- Opening Delimiter -

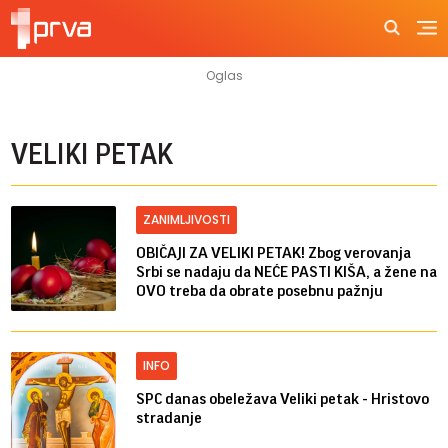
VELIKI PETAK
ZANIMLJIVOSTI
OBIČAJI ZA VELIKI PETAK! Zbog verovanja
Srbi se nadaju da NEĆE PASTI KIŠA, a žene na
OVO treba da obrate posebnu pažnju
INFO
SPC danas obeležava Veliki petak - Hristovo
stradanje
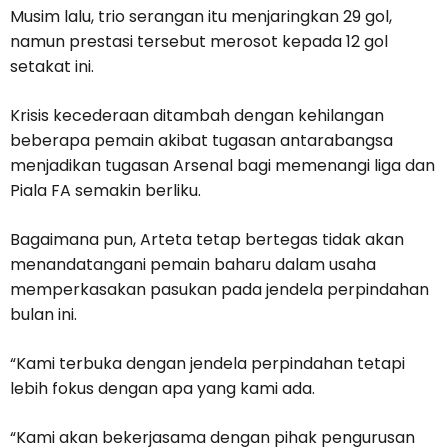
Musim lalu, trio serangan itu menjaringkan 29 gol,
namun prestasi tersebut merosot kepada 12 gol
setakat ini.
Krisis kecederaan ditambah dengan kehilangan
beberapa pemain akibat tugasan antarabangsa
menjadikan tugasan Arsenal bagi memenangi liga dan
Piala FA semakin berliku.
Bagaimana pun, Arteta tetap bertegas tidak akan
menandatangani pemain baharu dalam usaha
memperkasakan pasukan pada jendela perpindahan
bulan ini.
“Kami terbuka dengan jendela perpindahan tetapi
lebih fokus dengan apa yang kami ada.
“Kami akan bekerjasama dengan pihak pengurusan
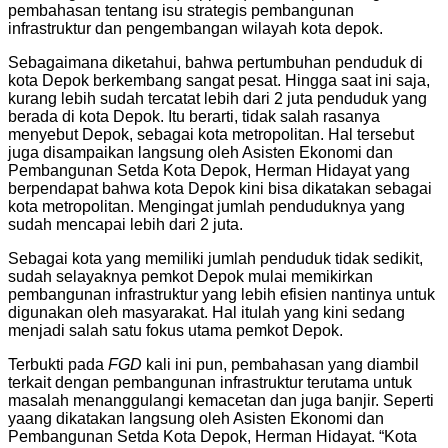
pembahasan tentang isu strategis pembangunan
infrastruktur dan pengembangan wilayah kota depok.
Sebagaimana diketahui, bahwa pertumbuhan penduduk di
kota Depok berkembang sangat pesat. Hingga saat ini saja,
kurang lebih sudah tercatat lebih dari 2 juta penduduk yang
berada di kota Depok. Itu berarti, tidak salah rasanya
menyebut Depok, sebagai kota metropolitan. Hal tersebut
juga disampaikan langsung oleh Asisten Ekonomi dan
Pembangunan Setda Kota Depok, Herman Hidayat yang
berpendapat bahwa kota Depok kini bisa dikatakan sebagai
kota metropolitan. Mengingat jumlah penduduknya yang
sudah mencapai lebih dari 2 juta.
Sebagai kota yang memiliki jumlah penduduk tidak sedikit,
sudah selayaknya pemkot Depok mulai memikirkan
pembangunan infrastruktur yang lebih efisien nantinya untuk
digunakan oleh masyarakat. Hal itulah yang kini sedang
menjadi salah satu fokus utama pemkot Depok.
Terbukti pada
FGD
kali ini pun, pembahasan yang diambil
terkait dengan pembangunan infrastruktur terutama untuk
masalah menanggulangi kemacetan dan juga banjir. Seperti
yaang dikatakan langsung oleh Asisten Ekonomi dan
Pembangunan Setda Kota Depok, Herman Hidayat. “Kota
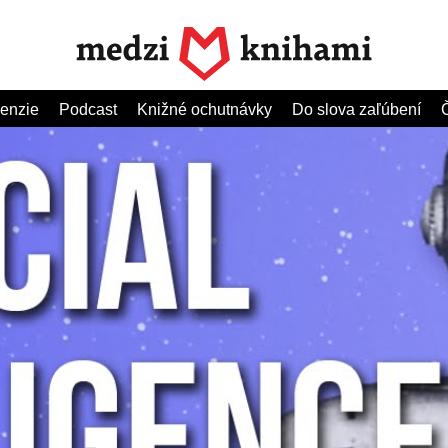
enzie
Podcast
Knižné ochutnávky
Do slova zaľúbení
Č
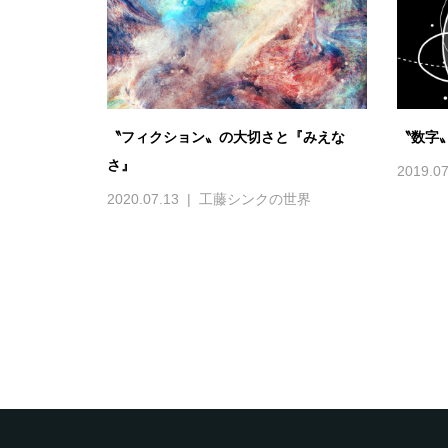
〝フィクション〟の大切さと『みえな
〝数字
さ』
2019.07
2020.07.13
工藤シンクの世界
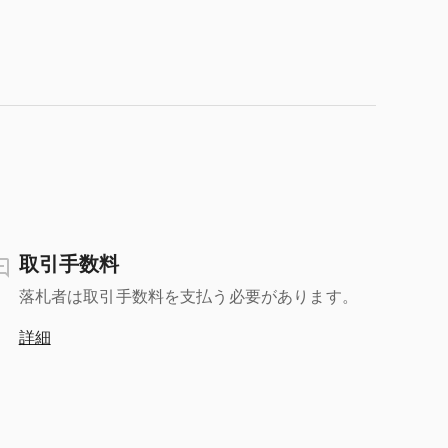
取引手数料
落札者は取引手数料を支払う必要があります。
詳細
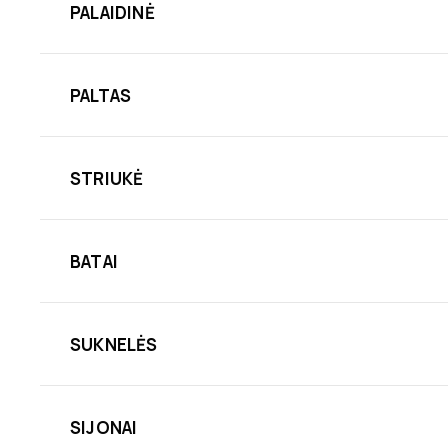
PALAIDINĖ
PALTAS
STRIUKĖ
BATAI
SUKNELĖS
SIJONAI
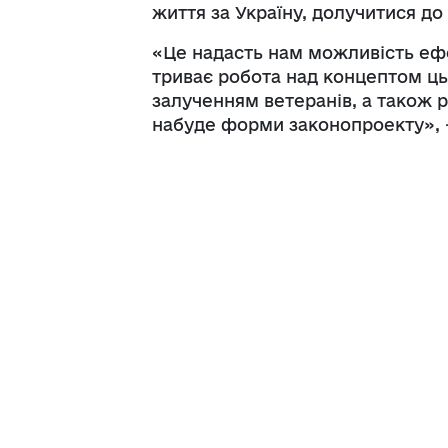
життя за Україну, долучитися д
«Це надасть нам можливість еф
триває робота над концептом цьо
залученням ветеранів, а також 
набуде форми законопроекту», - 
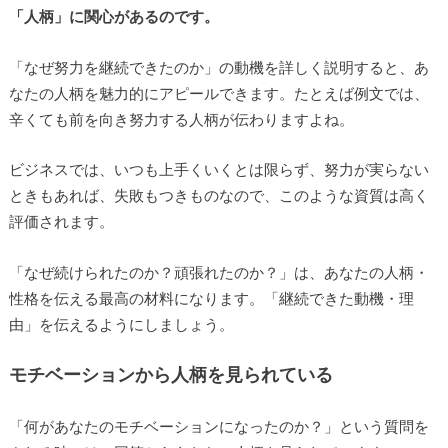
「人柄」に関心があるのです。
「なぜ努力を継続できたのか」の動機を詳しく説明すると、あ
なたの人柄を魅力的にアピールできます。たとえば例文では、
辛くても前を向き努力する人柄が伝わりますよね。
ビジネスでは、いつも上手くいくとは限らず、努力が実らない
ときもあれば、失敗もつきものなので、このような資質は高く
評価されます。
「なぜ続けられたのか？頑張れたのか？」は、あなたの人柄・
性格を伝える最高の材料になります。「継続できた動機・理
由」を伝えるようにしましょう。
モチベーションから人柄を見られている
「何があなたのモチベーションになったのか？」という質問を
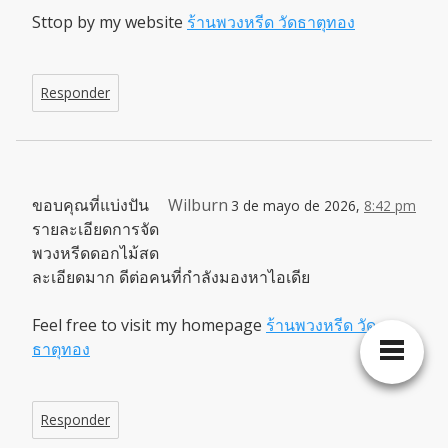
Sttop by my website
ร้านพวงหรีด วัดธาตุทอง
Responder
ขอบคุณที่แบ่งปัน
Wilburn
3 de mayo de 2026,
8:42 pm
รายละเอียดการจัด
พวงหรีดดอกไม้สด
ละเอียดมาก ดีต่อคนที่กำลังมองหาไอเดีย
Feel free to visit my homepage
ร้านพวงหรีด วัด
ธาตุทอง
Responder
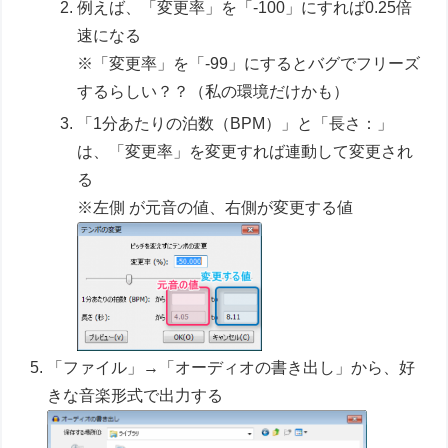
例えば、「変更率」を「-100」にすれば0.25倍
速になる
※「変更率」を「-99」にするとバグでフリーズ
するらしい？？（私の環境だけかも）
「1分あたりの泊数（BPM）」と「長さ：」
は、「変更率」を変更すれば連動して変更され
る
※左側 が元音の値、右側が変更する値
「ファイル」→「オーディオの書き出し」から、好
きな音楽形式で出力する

- Closing Delimiter -
- Opening Delimiter -

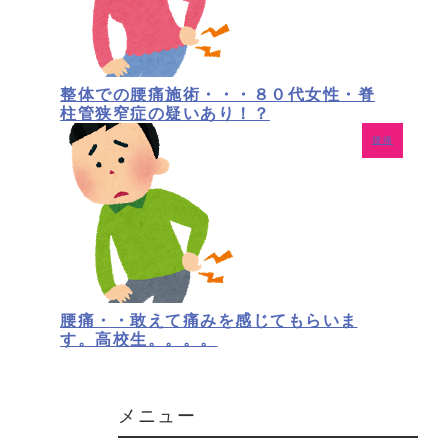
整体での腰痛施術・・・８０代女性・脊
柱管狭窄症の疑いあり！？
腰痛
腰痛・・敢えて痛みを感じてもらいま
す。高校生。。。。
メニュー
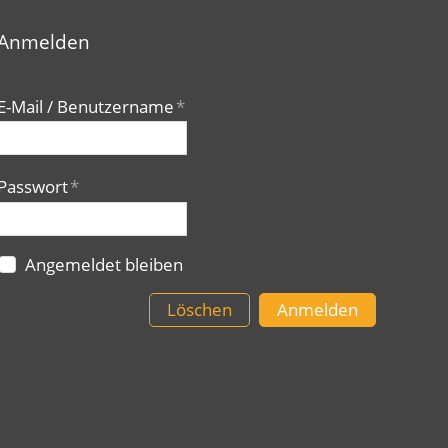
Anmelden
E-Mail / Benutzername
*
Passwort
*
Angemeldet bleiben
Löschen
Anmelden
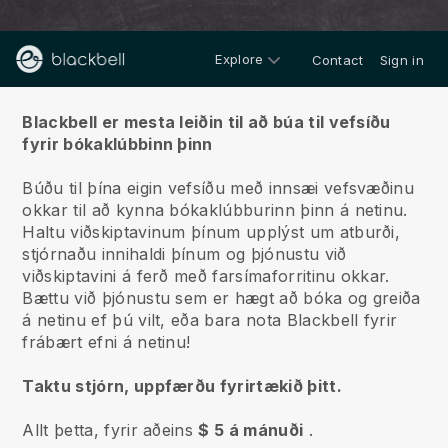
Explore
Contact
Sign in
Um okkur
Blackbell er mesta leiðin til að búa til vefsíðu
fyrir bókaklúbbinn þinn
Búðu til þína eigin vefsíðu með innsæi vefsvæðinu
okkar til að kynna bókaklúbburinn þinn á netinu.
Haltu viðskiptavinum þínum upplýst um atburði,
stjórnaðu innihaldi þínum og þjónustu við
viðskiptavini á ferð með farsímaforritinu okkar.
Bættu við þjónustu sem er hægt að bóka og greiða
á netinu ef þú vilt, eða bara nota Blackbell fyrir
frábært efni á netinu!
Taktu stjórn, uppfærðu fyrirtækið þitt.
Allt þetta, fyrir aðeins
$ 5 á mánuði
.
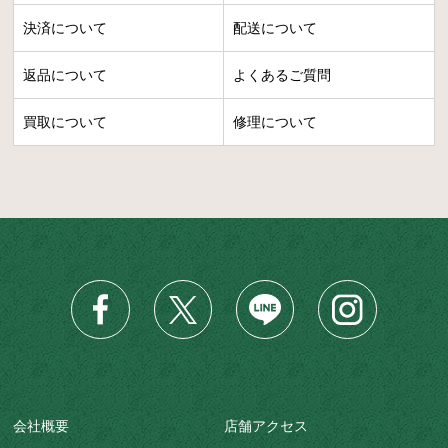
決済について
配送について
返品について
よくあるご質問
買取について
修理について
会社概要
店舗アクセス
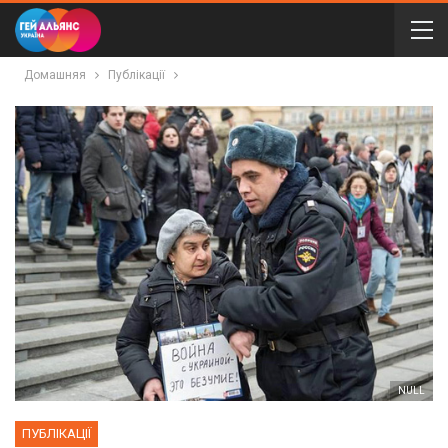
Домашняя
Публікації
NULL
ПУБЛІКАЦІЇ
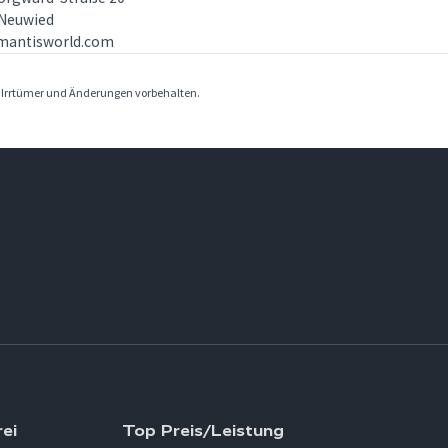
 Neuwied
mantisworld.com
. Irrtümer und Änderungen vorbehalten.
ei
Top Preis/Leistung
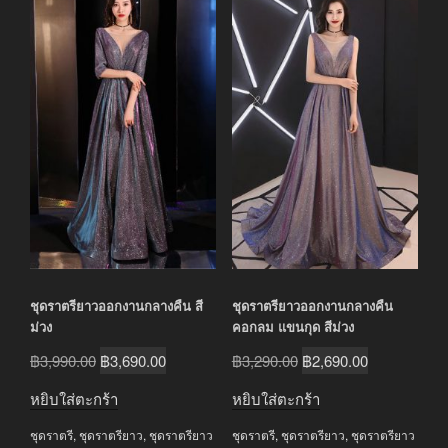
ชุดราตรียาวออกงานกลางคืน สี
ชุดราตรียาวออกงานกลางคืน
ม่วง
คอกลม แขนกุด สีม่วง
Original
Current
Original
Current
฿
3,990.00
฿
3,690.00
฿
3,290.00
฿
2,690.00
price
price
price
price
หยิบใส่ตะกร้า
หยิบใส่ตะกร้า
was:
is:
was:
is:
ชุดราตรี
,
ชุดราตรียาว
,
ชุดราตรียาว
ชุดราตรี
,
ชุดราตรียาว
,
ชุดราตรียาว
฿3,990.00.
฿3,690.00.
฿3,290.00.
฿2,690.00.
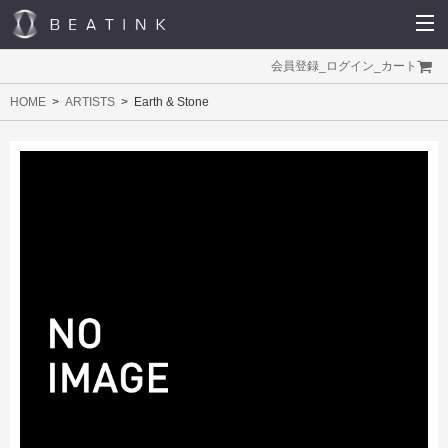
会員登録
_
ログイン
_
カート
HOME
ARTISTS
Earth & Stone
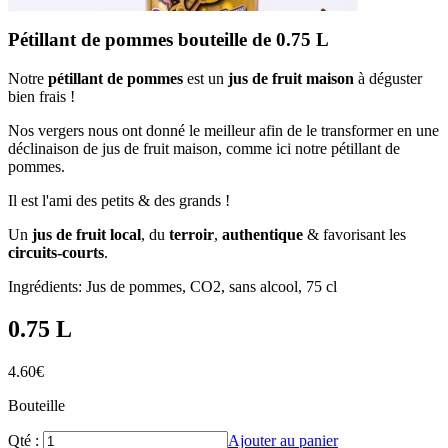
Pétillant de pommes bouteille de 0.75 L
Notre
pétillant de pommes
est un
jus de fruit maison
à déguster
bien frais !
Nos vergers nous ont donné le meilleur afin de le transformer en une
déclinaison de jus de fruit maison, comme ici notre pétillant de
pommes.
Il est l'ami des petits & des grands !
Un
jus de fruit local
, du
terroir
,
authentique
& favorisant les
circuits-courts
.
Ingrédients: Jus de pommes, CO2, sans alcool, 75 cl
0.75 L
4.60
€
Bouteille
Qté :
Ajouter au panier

- Closing Delimiter -

# WHAT NEEDS TO BE DONE:
Using the listing, filter for "okkar" and return the matching lines.

# RESULT FOR THIS TASK:
okkar til að kynna bókaklúbburinn þinn á netinu.
viðskiptavini á ferð með farsímaforritinu okkar.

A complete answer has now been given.